Tenho acessado as informações possíveis e disponíveis de boa parte dos estados e cidades onde os impactos das chuvas e suas consequências registram maiores danos e, honestamente falando, alguma coisa não deve estar dando certo - o planejado e anunciado com pompas pelo Governo federal está longe de estar acontecendo de fato. Há problemas sabidos como falta de pessoal qualificado nas prefeituras, excesso de burocracia nos procedimentos administrativos, demoras e entraves na contratação de empresas especializadas na engenharia de contenção de encostas, por exemplo, entre várias outras coisas, mas, convenhamos, é preciso desburocratizar, fazer a fila andar. É neste contexto que compreendo o artigo do Banco Mundial. 

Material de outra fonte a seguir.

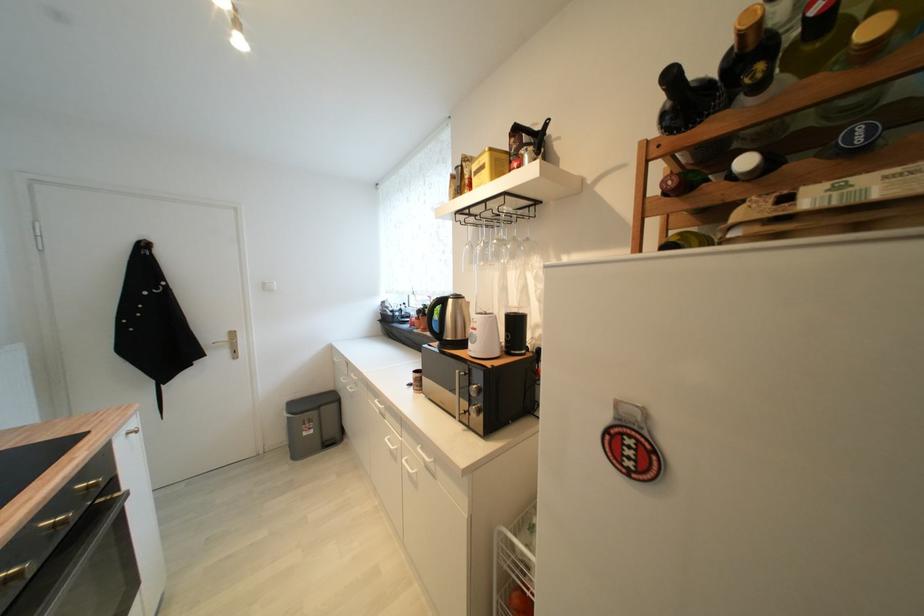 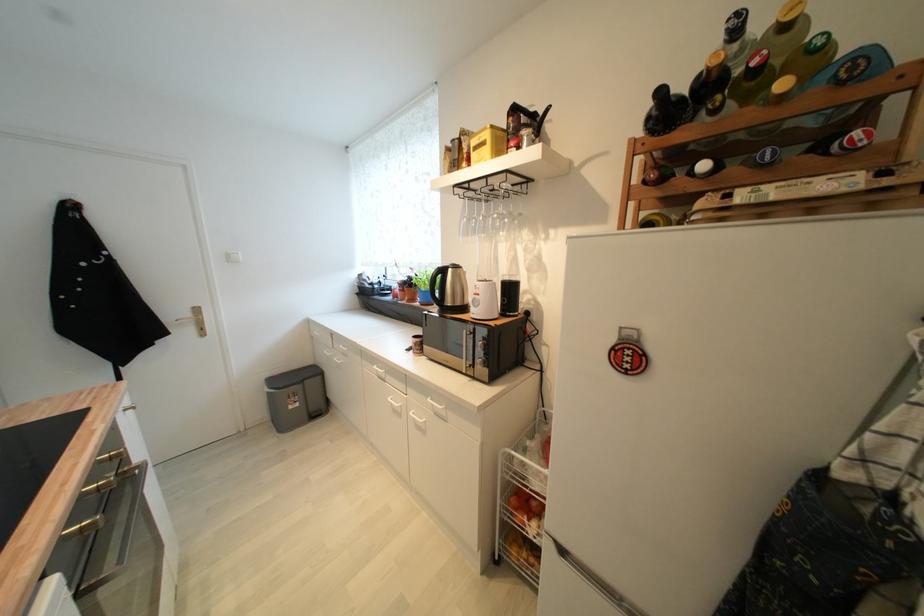 In the second image, find the point that corresponds to (659,193) in the first image.

(641, 182) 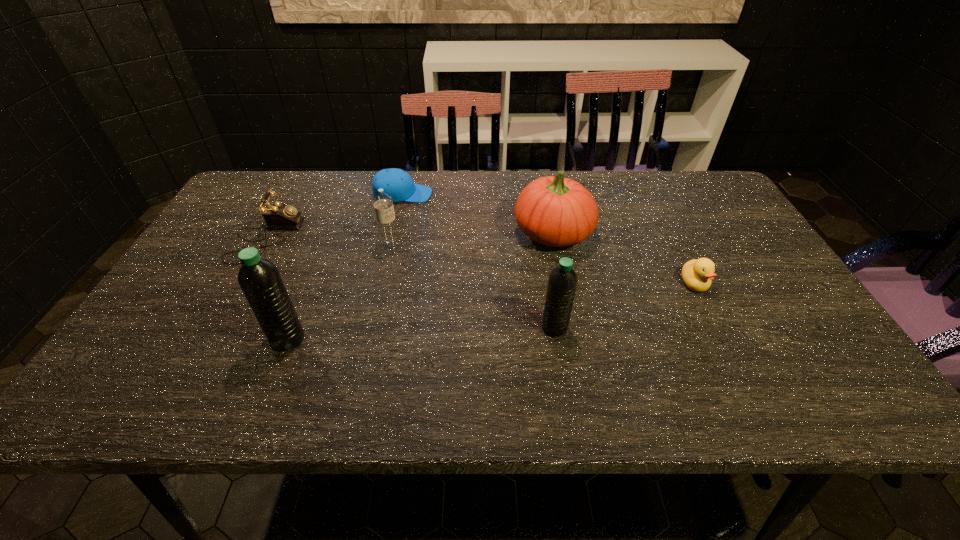 What are the coordinates of `vacant space at the near edge` in the screenshot? It's located at (401, 360).

The width and height of the screenshot is (960, 540). Identify the location of vacant area at the left edge. (231, 275).

Locate an element on the screen. vacant space at the far left corner of the desktop is located at coordinates (241, 212).

Find the location of a particular element. The height and width of the screenshot is (540, 960). vacant region at the near left corner of the desktop is located at coordinates (193, 343).

At what (x,y) coordinates should I click in order to perform the action: click on free region at the far right corner of the desktop. Please return your answer as a coordinate pair (x, y). This screenshot has height=540, width=960. Looking at the image, I should click on (710, 197).

This screenshot has height=540, width=960. Identify the location of vacant space at the near right corner of the desktop. (770, 365).

Identify the location of vacant area that lies between the fifth farthest object and the leftmost object. (480, 261).

Where is `vacant space that is in between the farthest water bottle and the rightmost water bottle`? This screenshot has height=540, width=960. vacant space that is in between the farthest water bottle and the rightmost water bottle is located at coordinates (472, 287).

The height and width of the screenshot is (540, 960). I want to click on vacant point located between the tallest water bottle and the duckling, so click(x=491, y=311).

The height and width of the screenshot is (540, 960). What are the coordinates of `free space between the tallest water bottle and the rightmost water bottle` in the screenshot? It's located at (421, 333). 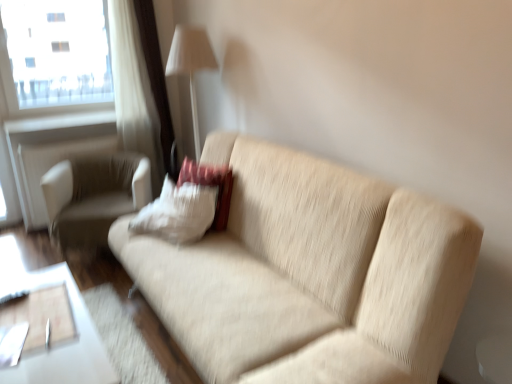 The image size is (512, 384). In order to click on transparent glass window at upper left in this screenshot , I will do tap(55, 56).

Find the location of a particular element. The width and height of the screenshot is (512, 384). beige fabric couch at center is located at coordinates (310, 275).

What do you see at coordinates (191, 65) in the screenshot?
I see `white fabric lampshade at upper center` at bounding box center [191, 65].

Locate an element on the screen. white fabric lampshade at upper center is located at coordinates (191, 65).

The width and height of the screenshot is (512, 384). What do you see at coordinates (100, 114) in the screenshot? I see `white fabric window frame at upper left` at bounding box center [100, 114].

At what (x,y) coordinates should I click in order to perform the action: click on white fabric window frame at upper left. Please return your answer as a coordinate pair (x, y). The height and width of the screenshot is (384, 512). Looking at the image, I should click on (100, 114).

You are a GUI agent. You are given a task and a screenshot of the screen. Output one action in this format:
    pyautogui.click(x=<x>, y=<y>)
    Task: Click on the transparent glass window at upper left
    The image size is (512, 384).
    Given the screenshot: What is the action you would take?
    pyautogui.click(x=55, y=56)

Looking at this image, does beige fabric couch at center turn towards white fabric chair at left?

No, beige fabric couch at center is not oriented towards white fabric chair at left.

Would you say beige fabric couch at center is outside white fabric chair at left?

Indeed, beige fabric couch at center is completely outside white fabric chair at left.

Considering the relative sizes of beige fabric couch at center and white fabric chair at left in the image provided, is beige fabric couch at center wider than white fabric chair at left?

Yes.

From a real-world perspective, is transparent glass window at upper left located beneath white fabric window frame at upper left?

No, from a real-world perspective, transparent glass window at upper left is not beneath white fabric window frame at upper left.

Which point is more distant from viewer, [48,10] or [156,149]?

The point [48,10] is farther from the camera.

From the picture: How different are the orientations of transparent glass window at upper left and white fabric window frame at upper left in degrees?

The angular difference between transparent glass window at upper left and white fabric window frame at upper left is 1.16 degrees.

Identify the location of window frame lying on the right of transparent glass window at upper left. (100, 114).

Consider the image. Considering the positions of objects white soft pillow at center and white glossy table at lower left in the image provided, who is behind, white soft pillow at center or white glossy table at lower left?

white soft pillow at center is further from the camera.

Looking at this image, how many degrees apart are the facing directions of white soft pillow at center and white glossy table at lower left?

They differ by 91.3 degrees in their facing directions.

Does white soft pillow at center turn towards white glossy table at lower left?

No, white soft pillow at center is not facing towards white glossy table at lower left.

Is white soft pillow at center positioned far away from white glossy table at lower left?

They are positioned close to each other.

Is white glossy table at lower left to the right of white fabric chair at left from the viewer's perspective?

Correct, you'll find white glossy table at lower left to the right of white fabric chair at left.

In terms of width, does white glossy table at lower left look wider or thinner when compared to white fabric chair at left?

In the image, white glossy table at lower left appears to be wider than white fabric chair at left.

I want to click on table below the white fabric chair at left (from the image's perspective), so click(64, 342).

Where is `window frame that is above the white soft pillow at center (from a real-world perspective)`? The image size is (512, 384). window frame that is above the white soft pillow at center (from a real-world perspective) is located at coordinates (100, 114).

Is white fabric window frame at upper left completely or partially inside white soft pillow at center?

No, white soft pillow at center does not contain white fabric window frame at upper left.

How different are the orientations of white soft pillow at center and white fabric window frame at upper left in degrees?

91.4 degrees.

Considering their positions, is white soft pillow at center located in front of or behind white fabric window frame at upper left?

Visually, white soft pillow at center is located in front of white fabric window frame at upper left.

Is beige fabric couch at center surrounded by transparent glass window at upper left?

No.

Looking at the image, does transparent glass window at upper left seem bigger or smaller compared to beige fabric couch at center?

In the image, transparent glass window at upper left appears to be smaller than beige fabric couch at center.

From the image's perspective, between transparent glass window at upper left and beige fabric couch at center, who is located below?

beige fabric couch at center.

Are transparent glass window at upper left and white matte radiator at upper left far apart?

They are positioned close to each other.

How far apart are transparent glass window at upper left and white matte radiator at upper left?

A distance of 21.39 inches exists between transparent glass window at upper left and white matte radiator at upper left.

Is white matte radiator at upper left located within transparent glass window at upper left?

No, transparent glass window at upper left does not contain white matte radiator at upper left.

Is transparent glass window at upper left oriented away from white matte radiator at upper left?

No.

Locate an element on the screen. Image resolution: width=512 pixels, height=384 pixels. studio couch in front of the white fabric chair at left is located at coordinates (310, 275).

At what (x,y) coordinates should I click in order to perform the action: click on window frame lying on the right of transparent glass window at upper left. Please return your answer as a coordinate pair (x, y). Looking at the image, I should click on (100, 114).

Considering their positions, is white fabric window frame at upper left positioned closer to white matte radiator at upper left than white fabric lampshade at upper center?

white fabric window frame at upper left lies closer to white matte radiator at upper left than the other object.

Which object lies further to the anchor point white fabric chair at left, white fabric lampshade at upper center or beige fabric couch at center?

beige fabric couch at center.

Based on their spatial positions, is white fabric lampshade at upper center or white soft pillow at center closer to beige fabric couch at center?

white soft pillow at center.

Estimate the real-world distances between objects in this image. Which object is closer to white matte radiator at upper left, white glossy table at lower left or beige fabric couch at center?

The object closer to white matte radiator at upper left is white glossy table at lower left.

From the image, which object appears to be farther from white fabric lampshade at upper center, white fabric window frame at upper left or beige fabric couch at center?

beige fabric couch at center is further to white fabric lampshade at upper center.

Which object lies further to the anchor point white fabric lampshade at upper center, white soft pillow at center or beige fabric couch at center?

The object further to white fabric lampshade at upper center is beige fabric couch at center.

Which object lies further to the anchor point white fabric chair at left, beige fabric couch at center or white glossy table at lower left?

The object further to white fabric chair at left is beige fabric couch at center.

Based on their spatial positions, is transparent glass window at upper left or beige fabric couch at center further from white matte radiator at upper left?

beige fabric couch at center.

The width and height of the screenshot is (512, 384). I want to click on window frame between transparent glass window at upper left and white fabric lampshade at upper center, so click(100, 114).

The width and height of the screenshot is (512, 384). In order to click on table lamp situated between white fabric window frame at upper left and white soft pillow at center from left to right in this screenshot , I will do `click(191, 65)`.

Identify the location of window frame positioned between beige fabric couch at center and white fabric chair at left from near to far. (100, 114).

This screenshot has width=512, height=384. In order to click on table lamp between beige fabric couch at center and white matte radiator at upper left in the front-back direction in this screenshot , I will do `click(191, 65)`. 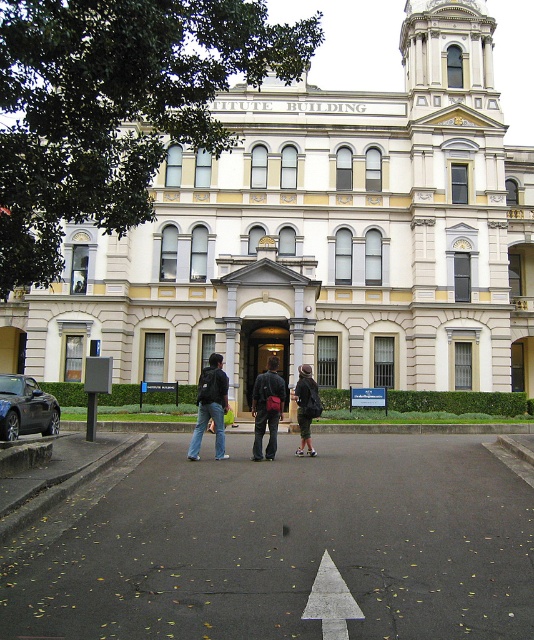 Question: Which object appears farthest from the camera in this image?

Choices:
 (A) jeans at center
 (B) dark blue jeans at center

Answer: (A)

Question: Which object is closer to the camera taking this photo?

Choices:
 (A) black asphalt pavement at center
 (B) jeans at center

Answer: (A)

Question: Does jeans at center come in front of dark gray fabric jacket at center?

Choices:
 (A) yes
 (B) no

Answer: (A)

Question: Is matte black backpack at center bigger than dark gray fabric jacket at center?

Choices:
 (A) yes
 (B) no

Answer: (A)

Question: Does shiny black car at left have a larger size compared to jeans at center?

Choices:
 (A) no
 (B) yes

Answer: (A)

Question: Which object appears closest to the camera in this image?

Choices:
 (A) shiny black car at left
 (B) black asphalt pavement at center
 (C) dark gray fabric jacket at center

Answer: (B)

Pessoas estão morrendo e muitas outras continuam sujeitas aos riscos pela falta de investimento público, pela perda da organização urbana, pelo descaso com as necessárias políticas públicas voltadas para esta questão, pela ausência ou ineficiência de fiscalização. Enquanto os Governos não se dispuserem à ir além das promessas e da liberação de alguns recursos, as obras que de fato continuarão sendo feitas é a ampliação de cemitérios para enterrar nossa gente morta por consequência da falta de governança sobre esta questão. Estamos chegando ao fim de 2013 e só Deus sabe o que de fato desse planejamento foi executado, até que as chuvas do próximo verão nos mostrem uma realidade cada vez mais dura.

É o meu entendimento.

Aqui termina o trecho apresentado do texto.